West Cressey was built in 1918 for the United States Shipping Boards emergency wartime shipbuilding program. Delivered just too late to see service in the war, the ship was quickly commissioned into the Navy regardless, as USS West Cressey (ID-3813), but completed only two Navy missions—including a famine relief mission to Romania—before decommissioning a few months later.

Through the 1920s, the ship operated in a commercial capacity as SS West Cressey. She was laid up for much of the 1930s through lack of work, but eventually re-entered service in 1941 as mounting losses to German U-boats in the Battle of the Atlantic had increased the demand for shipping.

Sold in 1943 to the Soviet Union under lend-lease, West Cressey was renamed SS Briansk I and later SS Tallin. The ship survived the war, but was lost in a storm off Cape Kamchatsky in 1946.

Construction and design

West Cressey was built in Seattle, Washington in 1918 by the Skinner & Eddy Corporation—the 21st in a series of 24 Design 1013 cargo ships built by the company for the USSBs emergency wartime shipbuilding program.[1] The first ship launched from the company's No. 2 Plant, West Cresseys launch took place on 21 September, just sixty days after the laying of her keel.

West Cressey had a design deadweight tonnage of 8,800 tons and gross register tonnage of 5,600.[2] She had an overall length of 423 feet 9 inches, a beam of 54 feet and a draft of 24 feet 2 inches.[3] The ship was powered by a triple expansion reciprocating steam engine,[4] driving a single screw propeller and delivering a speed of 11 knots.[3] Since the ship was completed too late to see wartime service, she was not provided with any armament.[3]

Service history

U.S. Navy service, 1918-1919

West Cressey was delivered to the Navy on 17 December 1918[1] and commissioned the same day at the Puget Sound Navy Yard for operation with the Naval Overseas Transportation Service (NOTS) as USS West Cressey (ID-3813).[5]

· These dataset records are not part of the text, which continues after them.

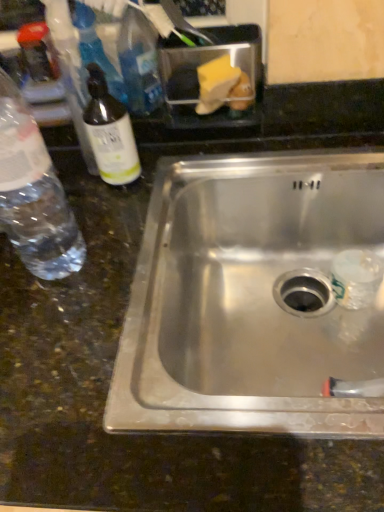 Question: Would you consider clear plastic bottle at left, which is the second bottle in right-to-left order, to be distant from stainless steel sink at center?

Choices:
 (A) yes
 (B) no

Answer: (B)

Question: Can you confirm if clear plastic bottle at left, the first bottle when ordered from left to right, is positioned to the left of stainless steel sink at center?

Choices:
 (A) yes
 (B) no

Answer: (A)

Question: Is clear plastic bottle at left, the first bottle when ordered from left to right, positioned before stainless steel sink at center?

Choices:
 (A) yes
 (B) no

Answer: (A)

Question: Could you tell me if clear plastic bottle at left, the first bottle when ordered from left to right, is facing stainless steel sink at center?

Choices:
 (A) no
 (B) yes

Answer: (A)

Question: From a real-world perspective, does clear plastic bottle at left, the first bottle when ordered from left to right, stand above stainless steel sink at center?

Choices:
 (A) yes
 (B) no

Answer: (A)

Question: In terms of size, does stainless steel sink at center appear bigger or smaller than clear plastic bottle at left, the first bottle when ordered from left to right?

Choices:
 (A) big
 (B) small

Answer: (A)

Question: Considering the positions of stainless steel sink at center and clear plastic bottle at left, which is the second bottle in right-to-left order, in the image, is stainless steel sink at center wider or thinner than clear plastic bottle at left, which is the second bottle in right-to-left order,?

Choices:
 (A) thin
 (B) wide

Answer: (B)

Question: Is stainless steel sink at center taller or shorter than clear plastic bottle at left, the first bottle when ordered from left to right?

Choices:
 (A) short
 (B) tall

Answer: (A)

Question: Does point (289, 278) appear closer or farther from the camera than point (14, 102)?

Choices:
 (A) farther
 (B) closer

West Cresseys first and only voyage to Europe under Navy command began in January 1919 when the ship loaded a cargo of flour bound for Romania as part of a postwar famine relief mission. Sailing for the east coast of the U.S. on 12 January, West Cressey transited the Panama Canal and arrived at Norfolk, Virginia on 2 February. Here the ship was delayed for a few days for alterations and repairs, until departing for the Mediterranean on the 12th.[3]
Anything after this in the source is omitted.